Peut-on contrer un tsunami ?

Depuis le séisme japonais du 11 mars dernier, j’ai beaucoup écrit sur le tsunami (ici, et ), en tâchant d’évoquer différents aspects du phénomène. Malgré cela, j’ai omis de mentionner la première remarque que je me suis faite en regardant les images de la catastrophe, quasiment en direct, ce vendredi 11 mars : c’était la première fois que je voyais un tsunami en action, dans ce qui semblait une inexorable marche dans ces champs de la campagne nippone. C’était, vue d’hélicoptère, une vague noire infatigable, déjà jonchée de débris, comme une longue cape de mort qui glissait silencieusement sur les serres et les routes, emportant comme fétus de paille autos, camions, voiliers, cargos, maisons et, malheureusement, les hommes. Lors du grand tsunami du 26 décembre 2004 dans l’océan Indien, qui avait avant tout frappé l’Indonésie, les vidéos qui nous étaient parvenues étaient rares, prises du sol et d’assez mauvaise qualité. Le 11 mars, la télévision nippone avait, elle, les moyens de filmer cet événement exceptionnel. Pour l’histoire et, je suis prêt à le parier, pour la science car chercheurs et ingénieurs se serviront de ces images pour mieux comprendre la mécanique du phénomène sur les côtes et à l’intérieur des terres.

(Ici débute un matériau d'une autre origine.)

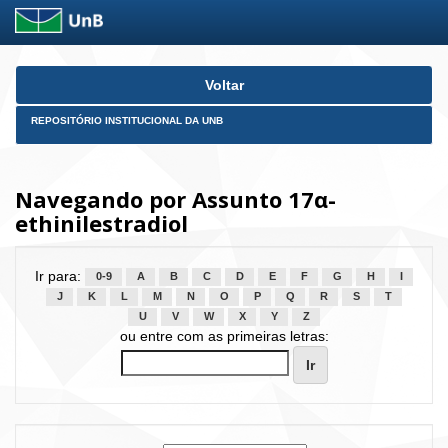
Skip
Voltar
navigation
REPOSITÓRIO INSTITUCIONAL DA UNB
Navegando por Assunto 17α-
ethinilestradiol
Ir para:
0-9
A
B
C
D
E
F
G
H
I
J
K
L
M
N
O
P
Q
R
S
T
U
V
W
X
Y
Z
ou entre com as primeiras letras: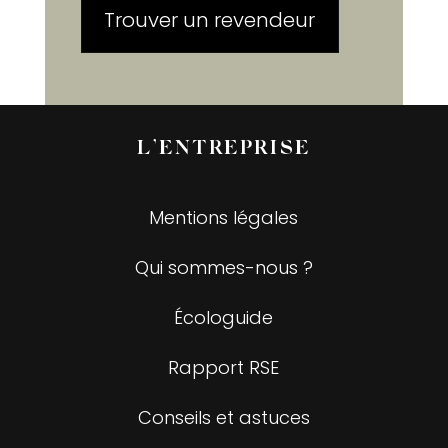
Trouver un revendeur
L’ENTREPRISE
Mentions légales
Qui sommes-nous ?
Écologuide
Rapport RSE
Conseils et astuces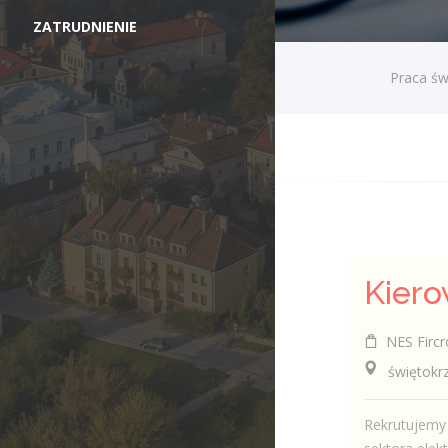
ZATRUDNIENIE
Praca św
Kiero
NES Fircr
świętokrzys
Rekrutujemy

Au début de cette deuxième vidéo, l’hélicoptère survole l’océan et on distingue parfaitement le train d’ondes qui s’avance vers la côte :

Les vidéastes amateurs ont aussi, avec des moyens plus rudimentaires, contribué à la couverture de l’événement. Ici, le tsunami vécu en direct par un automobiliste dans son véhicule. On peut imaginer que si la vidéo est sur Youtube, le (ou les) occupant(s) de la voiture a (ont) pu s’en sortir :

Là, on touche du doigt la petitesse de l’homme et la fragilité de sa technologie. On a en effet tendance à l’oublier mais un seul mètre cube d’eau pèse exactement une tonne, soit plus qu’une voiture moyenne… Quand on sait que ce tsunami s’est répandu sur plus de 400 kilomètres carrés, ce sont probablement des centaines de millions de tonnes d’eau, voire des milliards, qui ont participé à l’inondation. Les petites digues de cette ville sont submergées en un rien de temps :

On n’a sûrement pas fini de compter les morts ni d’évaluer les dégâts et, de la même manière, il faudra encore du temps pour connaître la hauteur exacte des vagues. D’après le quotidien japonais Yomiuri Shimbun, cité par 20minutes.fr, une première étude parle d’une hauteur d’au moins 23 mètres, soit la taille d’un immeuble moderne de 8 étages (rez-de-chaussée compris), ce qui est plus élevé que les immeubles haussmanniens à Paris, dont les plus grandes façades ne devaient pas dépasser les 20 mètres. On comprend que, le 11 mars, des vagues pareilles aient eu raison des digues les plus imposantes, comme celle de Taro, une localité appartenant à la ville de Miyako et qui, déjà frappée par deux tsunamis en 1896 (et pas en 1895 comme indiqué par erreur dans la vidéo qui suit) et 1933, avait cru être protégée en élevant une digue en forme de X de 10 mètres de haut. Cela n’a pas servi à grand chose, comme on peut le voir dans ce reportage :

Dans un article publié le 13 mars, le New York Times rappelait que 40% des côtes nippones étaient protégées par des digues ou des môles, censées les prémunir des grosses vagues, des typhons et, dans le pire des cas, des tsunamis. L’événement du 11 mars montre que, dans le cas d’un tsunami exceptionnel, il s’agit d’une protection illusoire. Autant les constructions ont plutôt bien résisté à un des séismes les plus importants qu’ait connus la planète, grâce aux normes parasismiques en vigueur au pays du Soleil levant, autant rien n’était vraiment dimensionné pour faire face à l’arrivée d’un train de vagues colossales, comme on a pu le voir avec la centrale nucléaire de Fukushima Daiichi. Nul doute que le débat sur l’utilité des digues se tiendra lorsque les Japonais auront pansé leurs plaies.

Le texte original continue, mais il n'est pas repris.